How to choose the right visualizations to better debug your forecasting models

Brian LOZACH

Published in

Artefact Engineering and Data Science

8 min readSep 9, 2021

The path to developing a high-performance demand forecasting model — Part 3

TL; DR

When dealing with forecasts models, the best approach is often to iterate continuously, adding some data sources, improving feature engineering, tweeking model parameters… Most of the time Data Scientists tends to be fixed to only one KPI (i.e. RMSE, Forecast Accuracy…). There is often lot more information behind those KPIs that needs to be analyzed to improve prediction.
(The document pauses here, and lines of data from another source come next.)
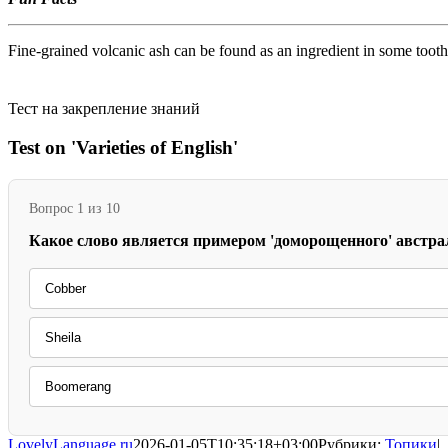
Fine-grained volcanic ash can be found as an ingredient in some tooth
Тест на закрепление знаний
Test on 'Varieties of English'
Вопрос 1 из 10
Какое слово является примером 'доморощенного' австра
Cobber
Sheila
Boomerang
LovelyLanguage.ru
2026-01-05T10:35:18+03:00
Рубрики:
Топики
|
Building an appropriate visualization tool is a great mean to deep-dive into the model behavior, spot quickly pain-points of your model, and thus gain in accuracy efficiently.

This article will develop the key questions one should ask him/herself when evaluating a forecasting model, then present must-have visualizations to answer these questions and finally propose a quick implementation under a unified tool to gather all these visualization using Streamlit.

Context

This article sums up what we learned from building a unified visualization tool to help Data Scientists, Software Engineers, Product Owners & Demand Planner (business experts) develop sell-in forecasting models for 10+ business units in a food & beverage company. Our models made forecasts at a Daily x Warehouse x Product level, for the coming 14 weeks. These were developed using boosting methods, and take into account product characteristics, historical sales, events and promotional data.

Key questions to ask when evaluating a Forecasting model

1. Is the model good compared to the baseline?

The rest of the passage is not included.